Summary of E-discussion on mentorship programs to support candidates and elected female MPs beyond training and study tours

A platform for change-Mentoring-Cherie Blair Foundation

 

Summary of E-discussion on mentorship programs to support candidates and elected female MPs beyond training and study tours

 

iKNOW Politics hosted a discussion on mentorship programs for women candidates and Members of Parliament during the period between June 6th and July 20th 2014. The discussion received feedback from several different countries including Australia, Canada, Ecuador, India, East Timor, Tunisia, USA and West Africa.

 

Launch message:

"Whenever I am asked what the missing link is between a promising businessperson and a successful one, mentoring comes to mind; if you are looking to make your way in business, try to find a mentor. If you are in a position to share the skills you have learned, give something back by becoming a mentor yourself.” CEO VIRGIN

In the private sector, mentorship programs have been proven successful in creating a new generation of leaders.  The public sector learnt from these successes and copied them by organizing its own mentorship programs. Consequently, some parliaments followed suit by providing mentorship programs for incoming MPs or programs that allow people to shadow an MP in their daily functions to better understand the work of the Parliament and of that particular MP and their constituency, such as in the UK.

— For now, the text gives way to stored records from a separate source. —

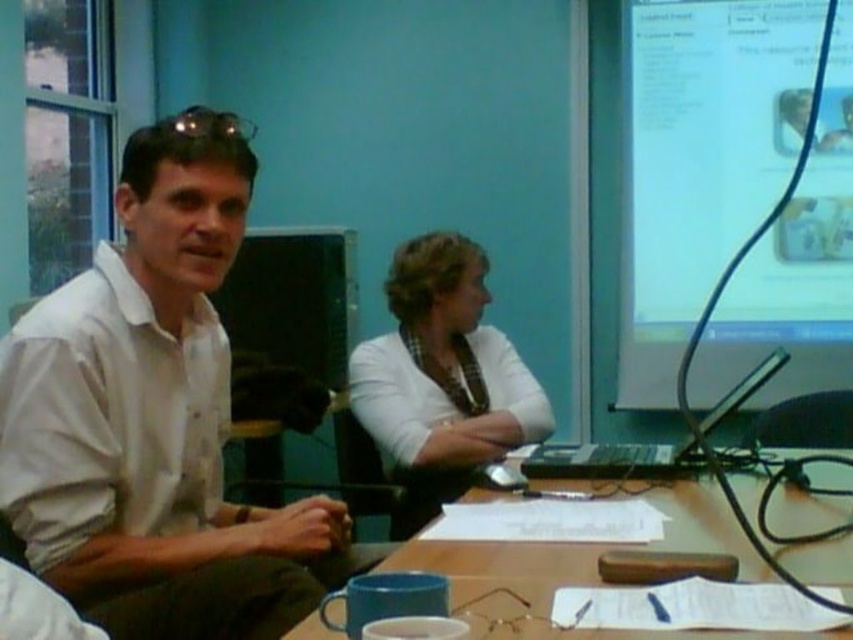 You are standing in the room and want to project a presentation onto the matte plastic projector screen at upper right. The projector is located at point (700, 160). Is the projector positioned correctly to project onto the screen?

The point (700, 160) is on the matte plastic projector screen at upper right, so the projector is positioned correctly to project onto the screen.

You are standing in the room and want to reach both points. Which point should you reach first, point (x=784, y=484) or point (x=706, y=433)?

You should reach point (x=784, y=484) first because it is closer to you than point (x=706, y=433).

You are organizing a small event and need to place a 1.2 meter long banner on the wooden table at center. Can the banner fit on the table without overlapping the black plastic computer at center?

The wooden table at center has a larger size compared to black plastic computer at center. Since the table is bigger, the 1.2 meter banner can fit without overlapping the computer as long as it is placed appropriately. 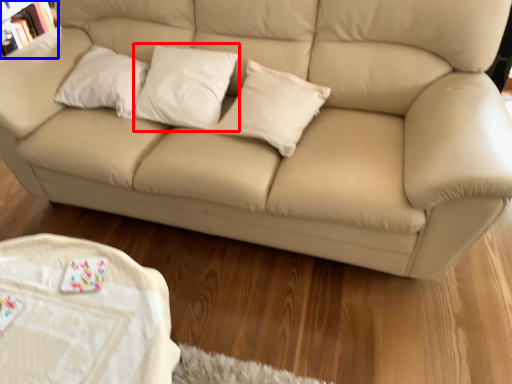 Question: Which point is further to the camera, pillow (highlighted by a red box) or bookcase (highlighted by a blue box)?

Choices:
 (A) pillow
 (B) bookcase

Answer: (B) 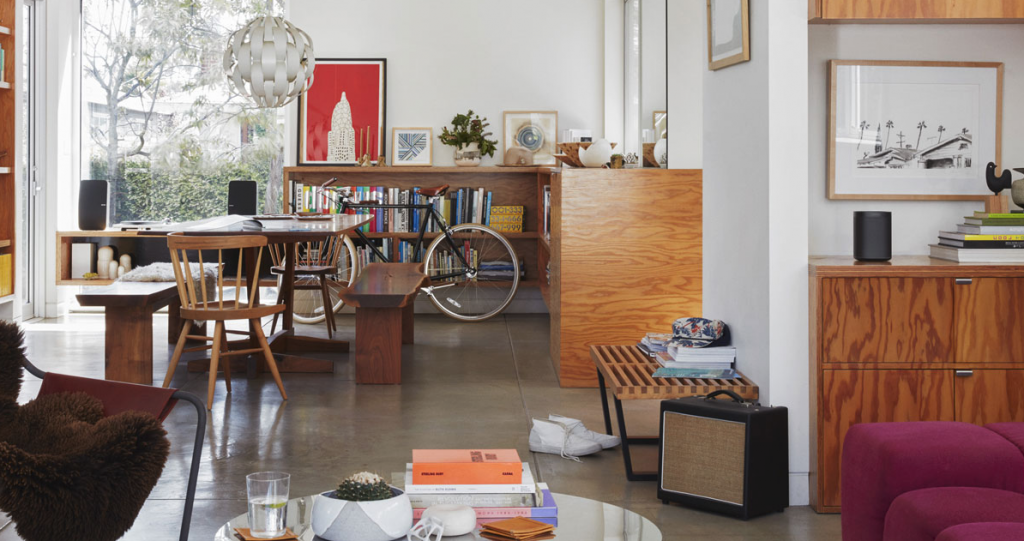 Identify the location of window. (172, 105).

Given the complexity of a Parliament, candidates and first time Parliamentarians are keen to get advice from those who have previous experience with particular issues.  Mentorship programs have been organized at national and regional levels. At the national level, Parliaments are exploring new ways of guiding young MPs through the complex structures of Parliament.  At the regional level, Parliaments are providing mentorship projects, which go beyond the traditional study trip tours, through online networks and intensive collaboration between parliamentarians.

Q1: Have you ever been part of a mentorship program (as mentor or mentee)? If so, could you share your experiences?

Q2: Do you know of successful mentorship projects targeting women candidates and parliamentarians. Why were these projects successful?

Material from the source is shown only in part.